The group’s revenue for the period came in 9.9% y-o-y higher at $1.51 billion, and ebitda similarly came in 9.9% y-o-y higher at $273.8 million. SATS says that this was achieved amid market volatility and disruptions to global trade flows.
The group says that this growth in revenue is due to continued volume growth in its cargo and aviation food services, supported by its global network.
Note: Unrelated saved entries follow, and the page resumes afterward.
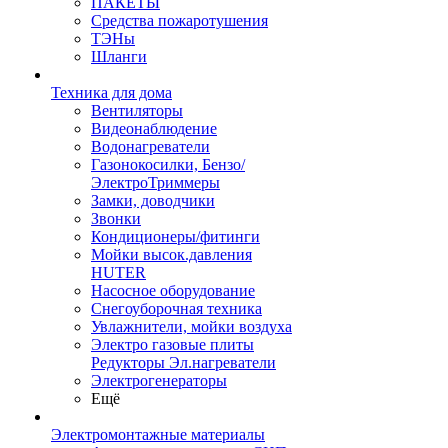
ПАКЕТЫ
Средства пожаротушения
ТЭНы
Шланги
Техника для дома
Вентиляторы
Видеонаблюдение
Водонагреватели
Газонокосилки, Бензо/
ЭлектроТриммеры
Замки, доводчики
Звонки
Кондиционеры/фитинги
Мойки высок.давления
HUTER
Насосное оборудование
Снегоуборочная техника
Увлажнители, мойки воздуха
Электро газовые плиты
Редукторы Эл.нагреватели
Электрогенераторы
Ещё
Электромонтажные материалы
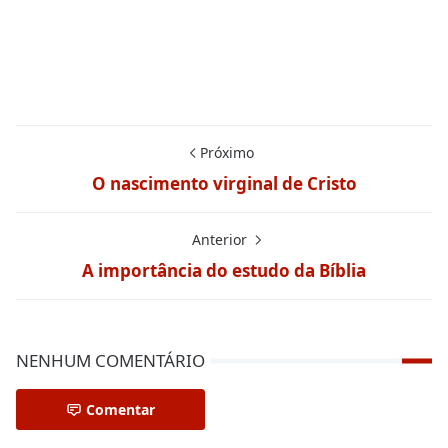
Próximo
O nascimento virginal de Cristo
Anterior
A importância do estudo da Bíblia
NENHUM COMENTÁRIO
Comentar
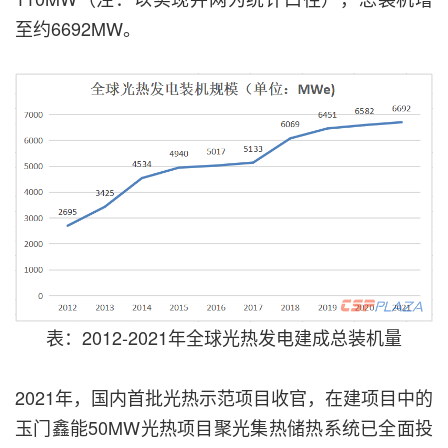
至约6692MW。
表：2012-2021年全球光热发电建成总装机量
2021年，国内首批光热示范项目收官，在建项目中的
玉门鑫能50MW光热项目聚光集热储热系统已全面投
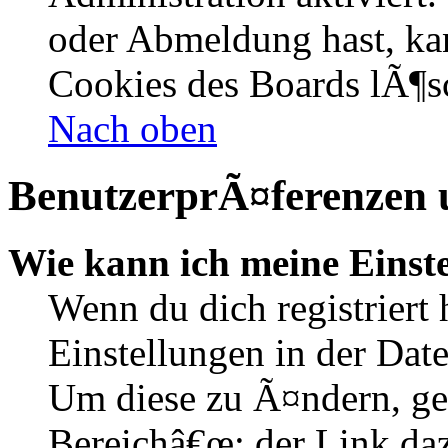
oder Abmeldung hast, kan
Cookies des Boards lÃ¶s
Nach oben
BenutzerprÃ¤ferenzen u
Wie kann ich meine Einst
Wenn du dich registriert 
Einstellungen in der Dat
Um diese zu Ã¤ndern, ge
Bereichâ€œ; der Link daz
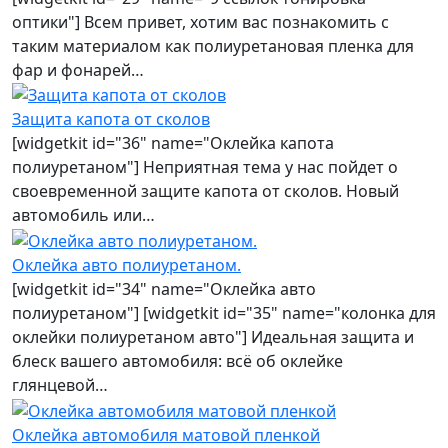
оптики"] Всем привет, хотим вас познакомить с
таким материалом как полиуретановая пленка для
фар и фонарей…
Защита капота от сколов
[widgetkit id="36" name="Оклейка капота
полиуретаном"] Неприятная тема у нас пойдет о
своевременной защите капота от сколов. Новый
автомобиль или…
Оклейка авто полиуретаном.
[widgetkit id="34" name="Оклейка авто
полиуретаном"] [widgetkit id="35" name="колонка для
оклейки полиуретаном авто"] Идеальная защита и
блеск вашего автомобиля: всё об оклейке
глянцевой…
Оклейка автомобиля матовой пленкой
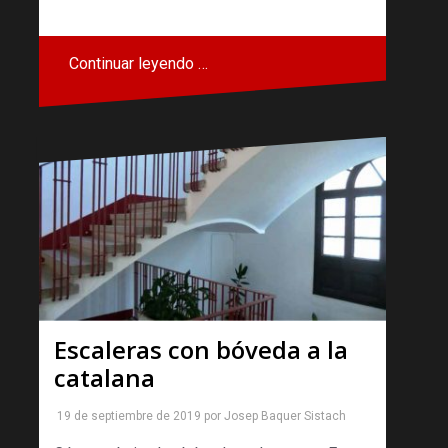
Continuar leyendo …
Escaleras con bóveda a la
catalana
19 de septiembre de 2019
por
Josep Baquer Sistach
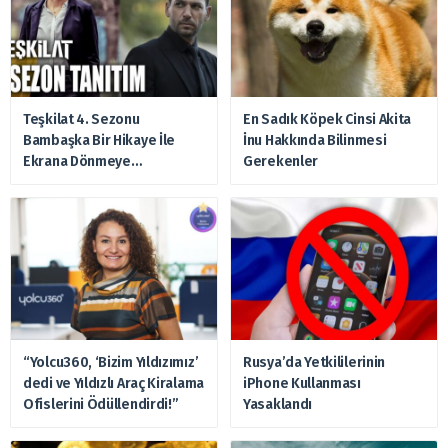
Teşkilat 4. Sezonu
En Sadık Köpek Cinsi Akita
Bambaşka Bir Hikaye İle
İnu Hakkında Bilinmesi
Ekrana Dönmeye
Gerekenler
Hazırlanıyor
“Yolcu360, ‘Bizim Yıldızımız’
Rusya’da Yetkililerinin
dedi ve Yıldızlı Araç Kiralama
iPhone Kullanması
Ofislerini Ödüllendirdi!”
Yasaklandı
Its Gateway Services business segment revenue rose 11.2% y-o-y to $1.18 billion, driven by a larger customer portfolio and strong cargo volume growth that outperformed IATA’s global growth benchmarks.
Meanwhile, its Food Solutions segment revenue rose 5.6% y-o-y to $328.3 million, driven by sustained growth in air travel and inflight meal demand.
The group’s expenditure (excluding depreciation and amortisation) was up 9.9% y-o-y at $1.23 billion, in line with higher business volumes.
SATS’ share of earnings from associates and joint ventures decreased 7.1% to $33.0 million y-o-y, mainly due to a one-off net gain recognised in the prior-year period.
As at June 30, total assets stood at $8.82 billion, a decline from the $66.5 million from last quarter due to lower cash balance, depreciation and amortisation of assets.
See also: SingPost reports 60% lower operating profit in 1QFY2026 business update
Total liabilities decreased by $65.0 million to $6.05 billion due to the repayment of $100 million in Singapore dollar Medium Term Notes (SGD MTN) in April 2025.
For 1QFY2026, operating cash flow after lease repayment was $45.8 million, down from $86.6 million in the same period last year, due to a delay of customer payments into July 1.
Shares in SATS closed 5 cents lower or 1.548% down at $3.18 on Aug 20.